BR Needs Image Cleaning

It completes a bout of controversies and allegations of scandals rocking BR’s trains following the re-introduction of the Blue Train a few weeks ago. One would have wished that the recent scandals are dealt with and then life goes on, but it would seem the scandals with our trains are here to stay.

Unbearable to the mind is the thought of a train catching fire anytime. No one remembers the last time a Botswana train was reported to have caught fire while moving. This is probably a first in many decades.

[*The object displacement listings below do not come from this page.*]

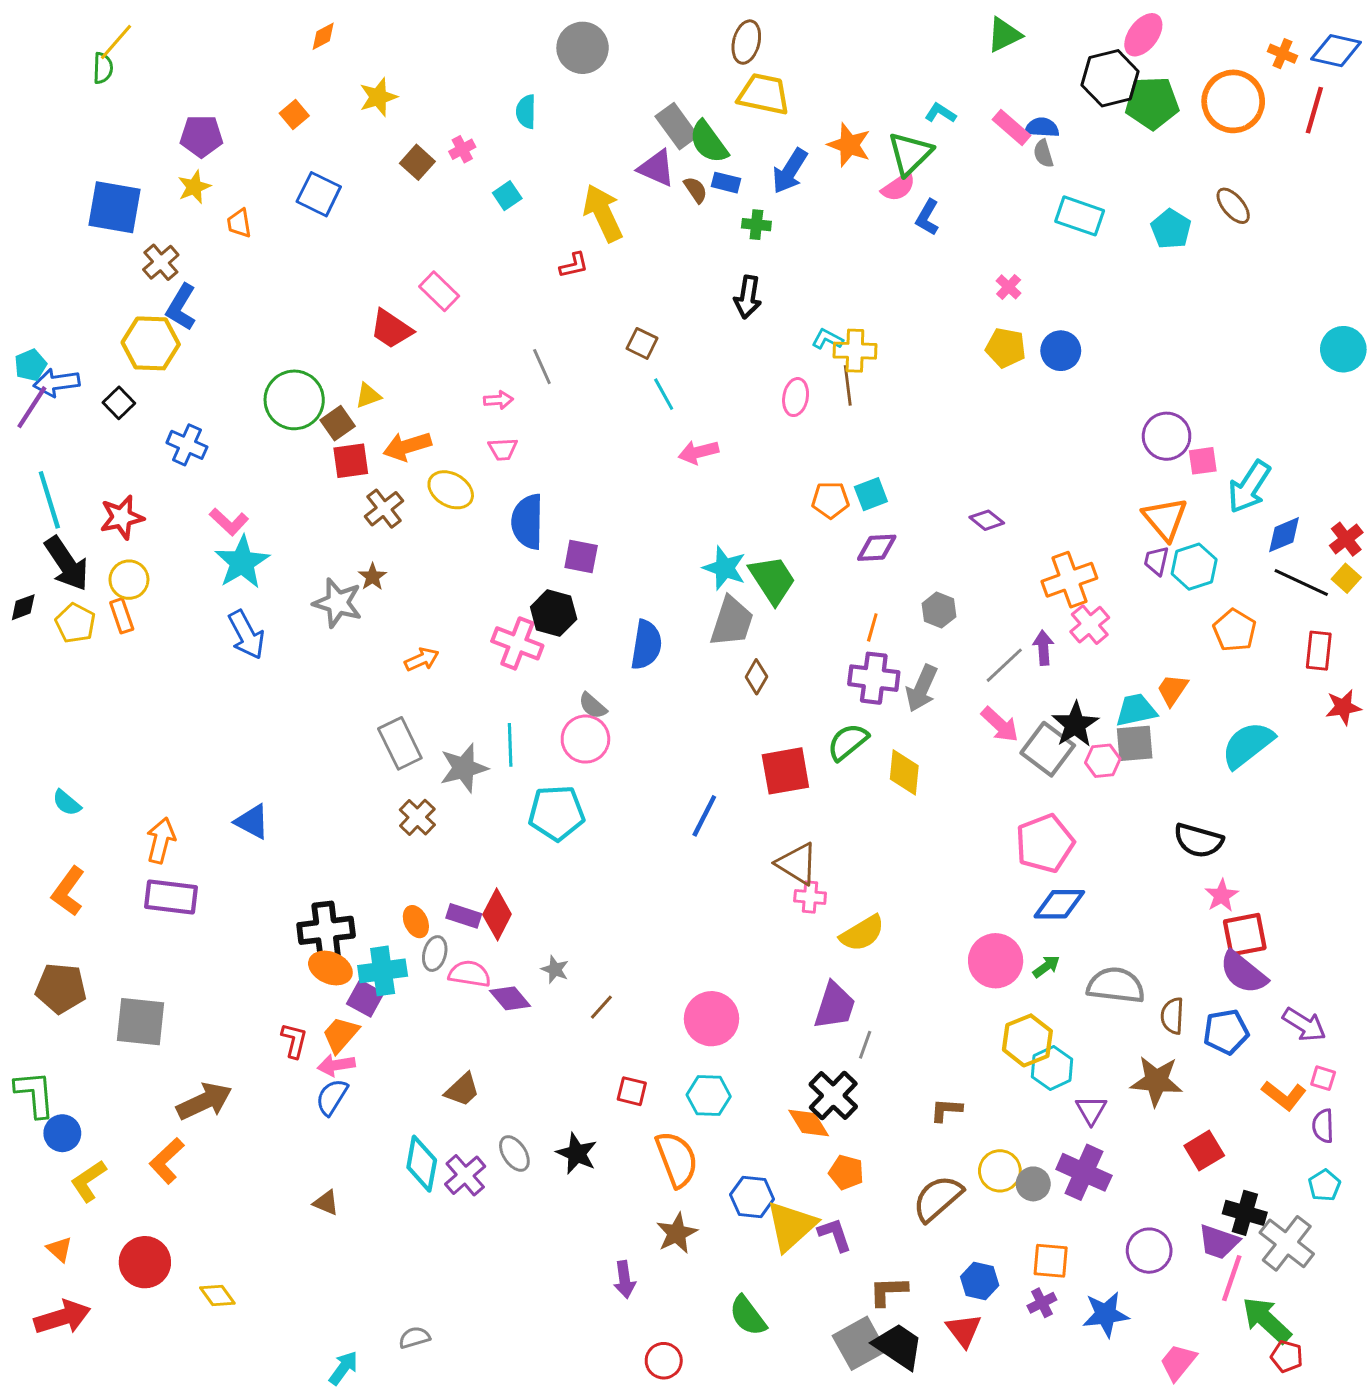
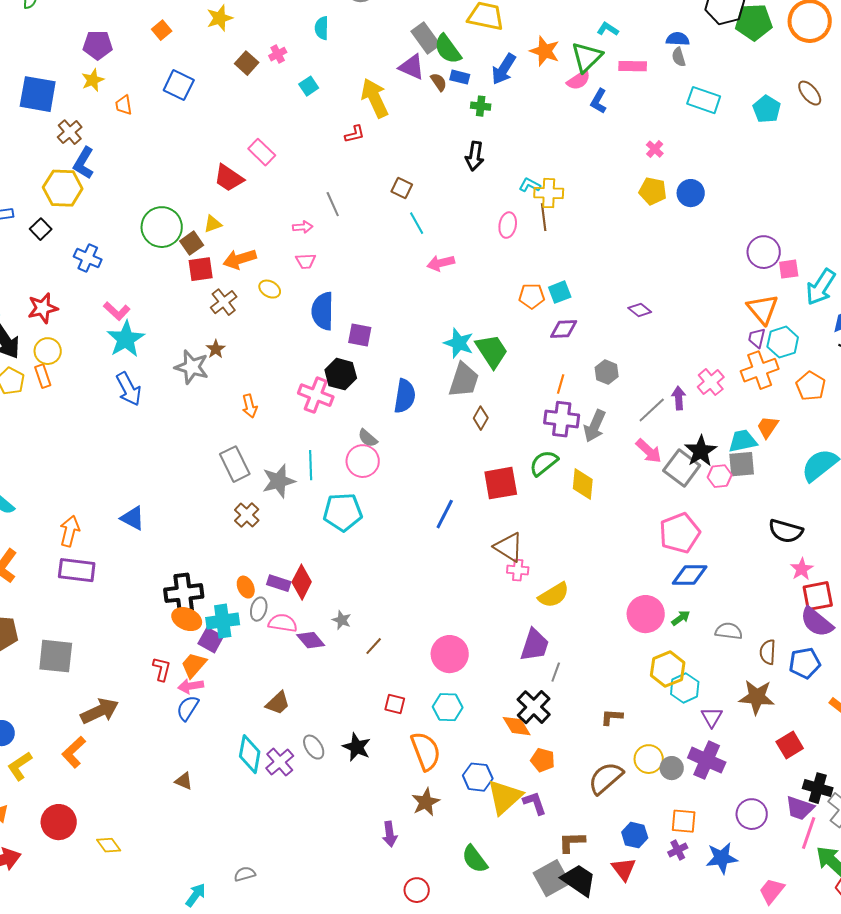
pink rectangle: (1011, 128) -> (633, 66), moved, turned -40
yellow ellipse: (451, 490) -> (270, 289), size x0.7
orange cross: (1069, 580) -> (760, 370), moved
orange arrow: (422, 659) -> (250, 406), turned 100
gray semicircle: (1116, 985) -> (729, 631), size x0.7

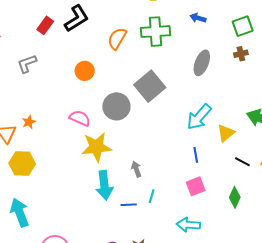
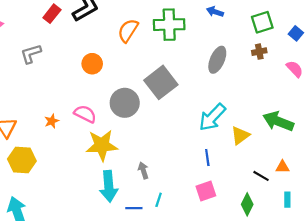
orange star: (29, 122) -> (52, 121), moved
black line: (242, 162) -> (261, 176), moved

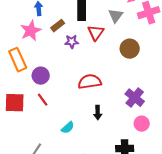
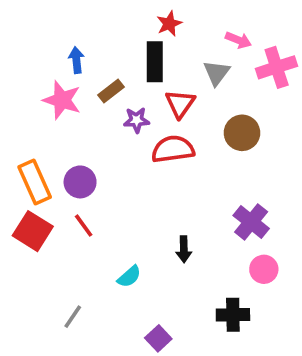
pink star: (31, 31) -> (62, 100), turned -30
orange rectangle: (18, 60) -> (35, 182), moved
red semicircle: (90, 82) -> (173, 149), moved
red square: (15, 103) -> (33, 231), turned 30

It is a worrying development in that just the thought of the possibility of this disaster of a train catching fire, repeating itself, is enough to scare thousands of potential train users away from boarding the train, or seeing the train as a reliable mode of transport.One might argue that buses and cars do seldom catch fire while moving, but that has not scared people from buying cars or boarding buses.

With allegations rife of poor workmanships on the trains, who would not use the recent bad examples as indicators of something gone terribly wrong with the general mechanics of our trains or coaches!

News of a burning train is the last thing you want to hear after scandals or allegations of corrupt deals, poor workmanships, which were soon followed by nasty incidents such as a train derailing at Ramotswa, electricity failure or electric fault with the first blue-train trip, and then another electricity fault, leading to a train catching fire!! There is no doubt Botswana Railways has a lot of cleaning up to do, its name has been tarnished by  a chain of events, all looking like they have to do with the consequences of inefficiencies inside the BR systems.

Surely, after we have experienced so much in so little time, would a commission of enquiry into the state of affairs at the trains’ company, be not the best thing to do as a matter of urgency, and those findings made public?